That said let me give you some of my private thoughts on this:

First: If there is no contention it shouldn't matter what you do. The no-collision case should always be fast. If it's not then you need a different implementation tuned to the no contention case. One implementation might use fewer or faster machine instruction than the other and win but the difference should be minimal. Test, but I expect near identical results.

Next lets look at cases with (high) contention:

Again you might need an implementation tuned to the contention case. One lock mechanism isn't like the other same as lock-free methods.

  1. threads <= cores

It's reasonable to assume all threads will be running and do work. There might be small pauses where a thread gets interrupted but that's really the exception. This obviously will only hold true if you only have one application doing this. The threads of all cpu heavy applications add up for this scenario.

Now with a lock one thread will get the lock and work. Other threads can wait for the lock to become available and react the instant the lock becomes free. They can busy loop or for longer durations sleep, doesn't matter much. The lock limits you to 1 thread doing work and you get that with barely any cpu cycles wasted when switching locks.

On the other hand lock free data structures all fall into some try&repeat loop. They will do work and at some crucial point they will try to commit that work and if there was contention they will fail and try again. Often repeating a lot of expensive operations. The more contention there is the more wasted work there is. Worse, all that access on the caches and memory will slow down the thread that actually manages to commit work in the end. So you are not only not getting ahead faster, you are slowing down progress.

I would always go with locks with any workload that takes more cpu cycles than the lock instruction vs. the CAS (or similar) instruction a lock free implementation needs. It really doesn't take much work there leaving only trivial cases for the lock-free approach. The builtin atomic types are such a case and often CPUs have opcodes to do those atomic operations lock-free in hardware in a single instruction that is (relatively) fast. In the end the lock will use such an instruction itself and can never be faster than such a trivial case.

  1. threads >> cores

If you have much more threads than cores then only a fraction of them can run at any one time. It is likely a thread that sleeps will hold a lock. All other threads needing the lock will then also have to go to sleep until the lock holding thread wakes up again. This is probably the worst case for locking data structures. Nobody gets to do any work.

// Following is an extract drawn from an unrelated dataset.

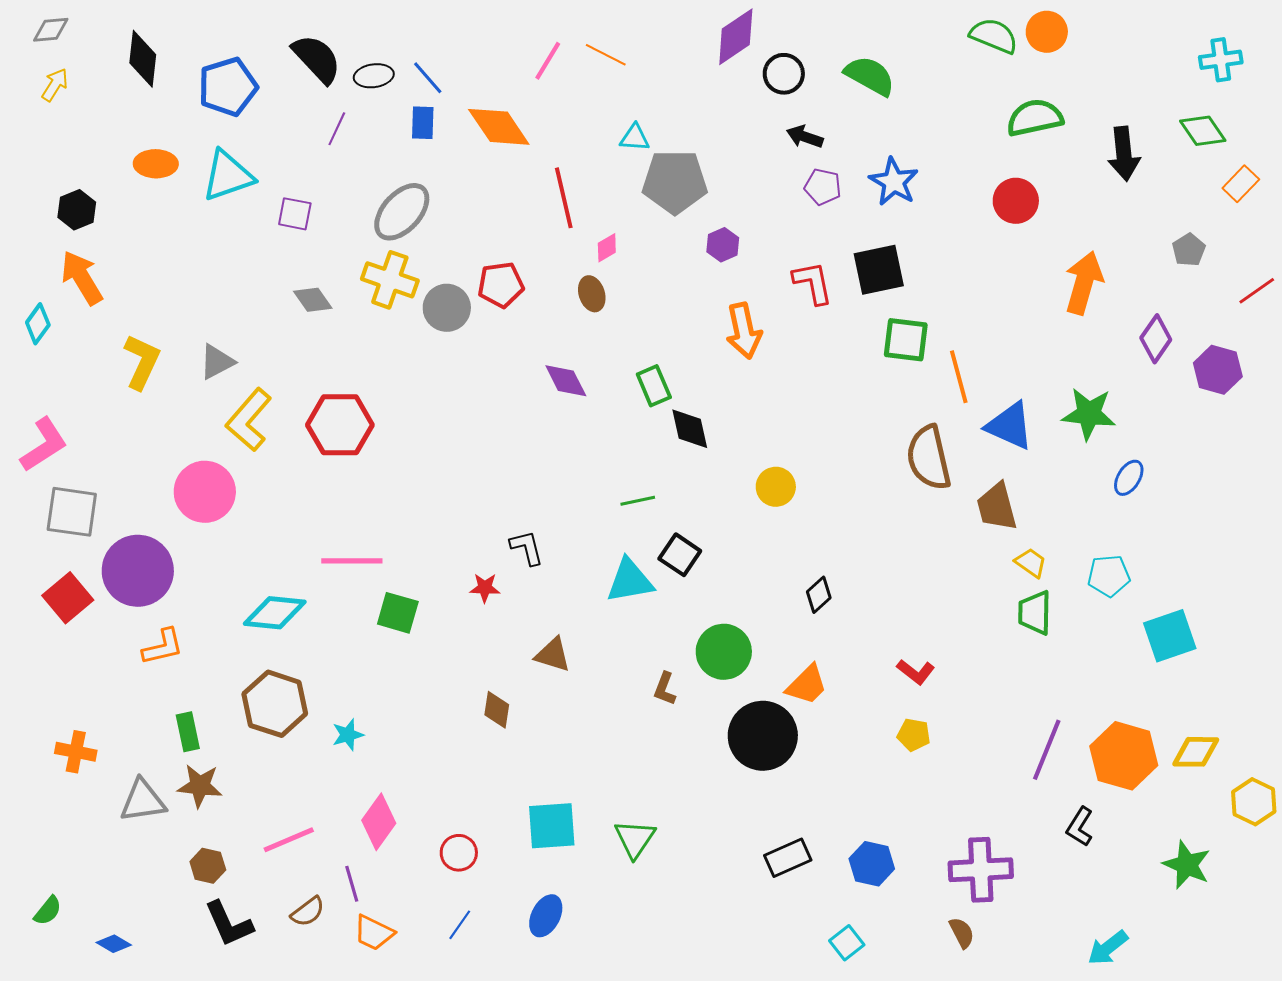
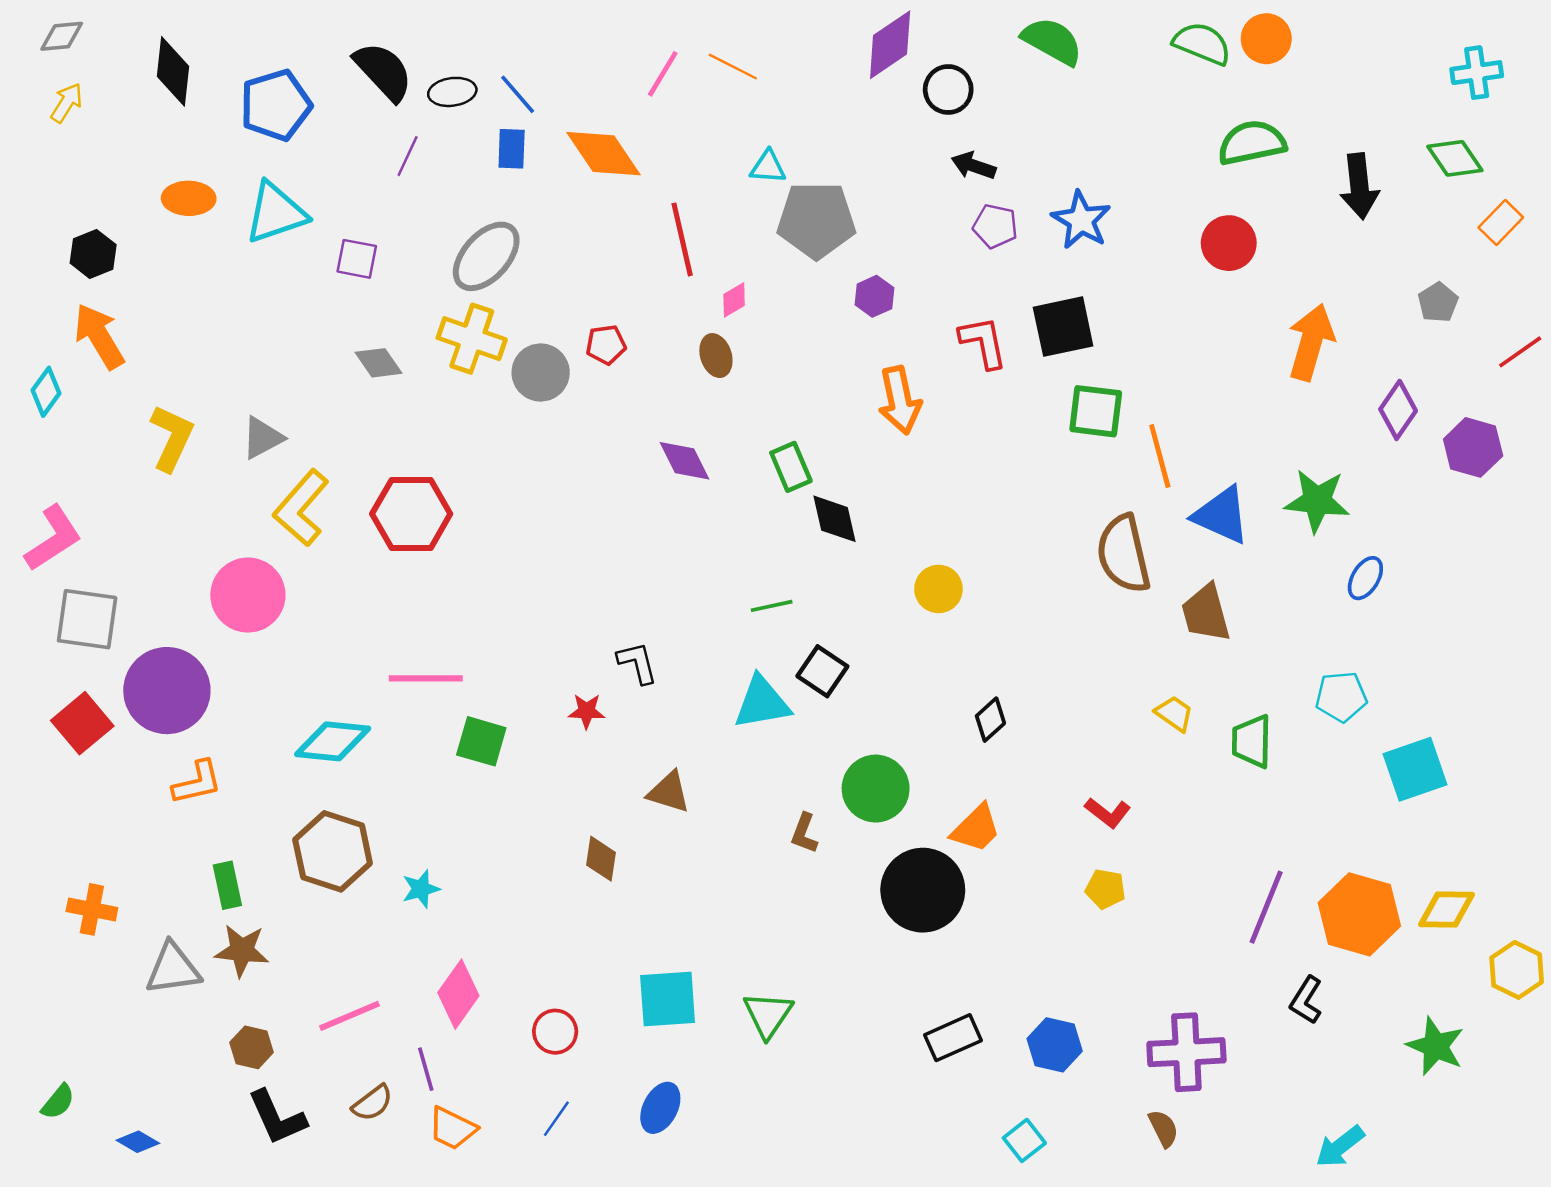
green semicircle: (870, 76) -> (1052, 41), moved
red pentagon: (501, 285) -> (606, 345), size x0.7
yellow trapezoid: (1031, 563) -> (1174, 714), moved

Now there are implementations for locks (with help from the operating system) where one thread trying to acquire a lock will cause the lock holding thread to take over till it releases the lock. In such systems the waste is reduced to context switching between the thread.

There is also a problem with locks called the thundering herd problem. If you have 100 threads waiting on a lock and the lock gets freed, then depending on your lock implementation and OS support, 100 threads will wake up. One will get the lock and 99 will waste time trying to acquire the lock, fail and go back to sleep. You really don't want a lock implementation suffering from thundering herds.

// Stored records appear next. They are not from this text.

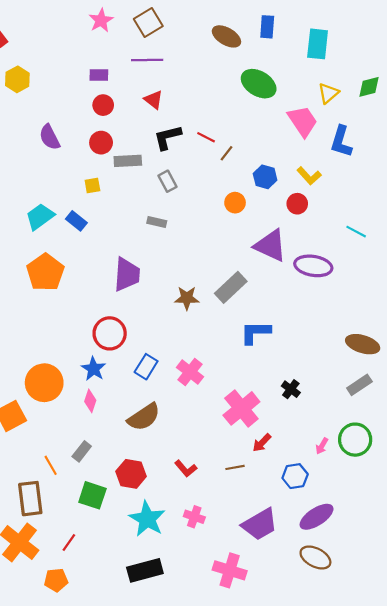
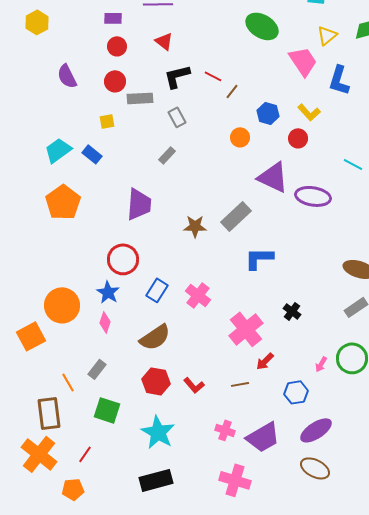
gray rectangle: (157, 222) -> (167, 155), turned -60
red hexagon: (131, 474) -> (156, 381), moved
pink cross: (194, 517) -> (225, 430), moved

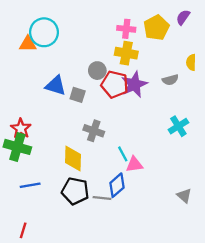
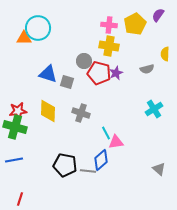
purple star: (134, 84) -> (116, 73), size x0.6
red star: (21, 128) -> (18, 111), turned 30
yellow diamond: (73, 159) -> (48, 111), moved
blue line: (30, 185) -> (14, 160), moved

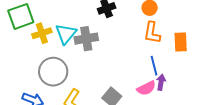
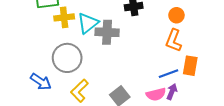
orange rectangle: (181, 42) -> (190, 66), moved
blue line: (154, 66) -> (168, 74), turned 72

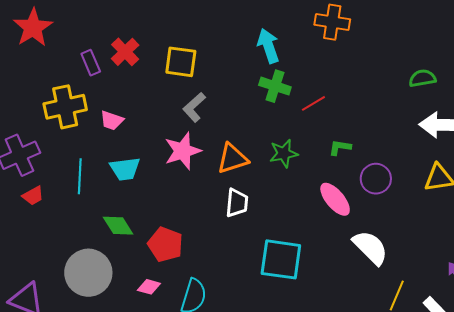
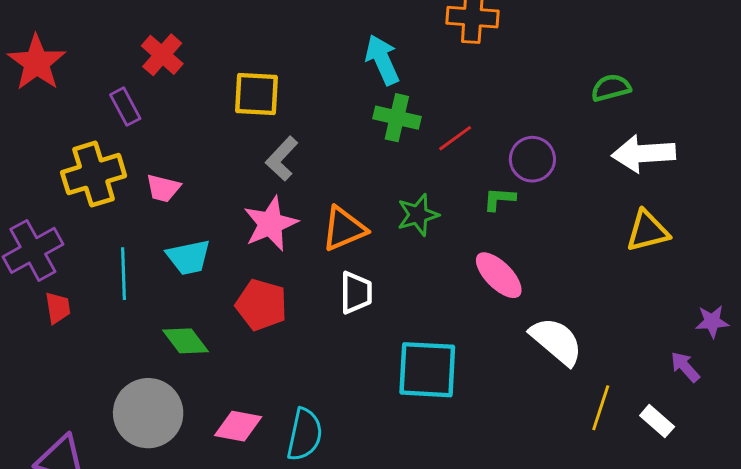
red cross: (125, 52) -> (162, 55), moved
purple circle: (376, 179) -> (532, 159), moved
red trapezoid: (33, 196) -> (58, 308), turned -65
red pentagon: (165, 244) -> (261, 305), moved
pink diamond: (149, 287) -> (238, 426), size x1.4

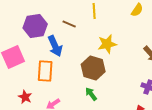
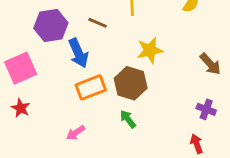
orange rectangle: (45, 71) -> (91, 87), moved, turned 65
red star: (25, 97) -> (21, 108), moved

Lock free data structures begin to shine here. If one thread is descheduled then the other thread will continue their work and succeed in committing the result. The thread will wake up again at some point and fail to commit it's work and retry. The waste is in the work the one descheduled thread did.

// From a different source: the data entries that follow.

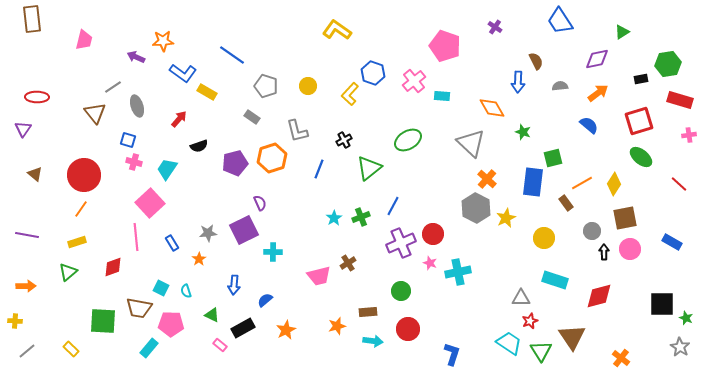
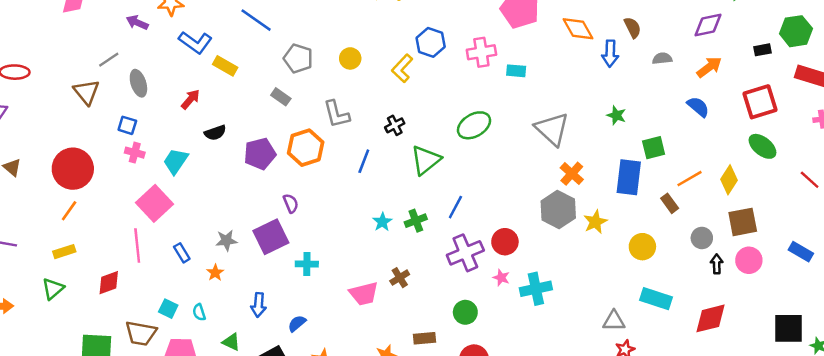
pink cross: (414, 81) -> (481, 52), turned 30
orange diamond: (492, 108) -> (578, 29), moved

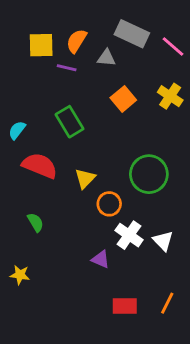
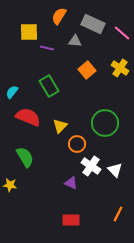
orange semicircle: (77, 41) -> (59, 16), moved
green semicircle: (35, 222) -> (25, 157), size x1.5
yellow star: (20, 275) -> (10, 185), moved
red rectangle: (125, 306) -> (71, 220), moved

  1. cores < threads < 2 * cores

There is a grey zone there when the number of threads is near the number of cores. The chance the blocking thread is running remains high. But this is a very chaotic region. Results what method is better are rather random there. My conclusion: If you don't have tons of threads then try really hard to stay <= core count.

Some more thoughs:

Sometimes the work, once started, needs to be done in a specific order. If one thread is descheduled you can't just skip it. You see this in some data structures where the code will detect a conflict and one thread actually finishes the work a different thread started before it can commit it's own results. Now this is really great if the other thread was descheduled. But if it's actually running it's just wasteful to do the work twice. So data structure with this scheme really aim towards scenario 2 above.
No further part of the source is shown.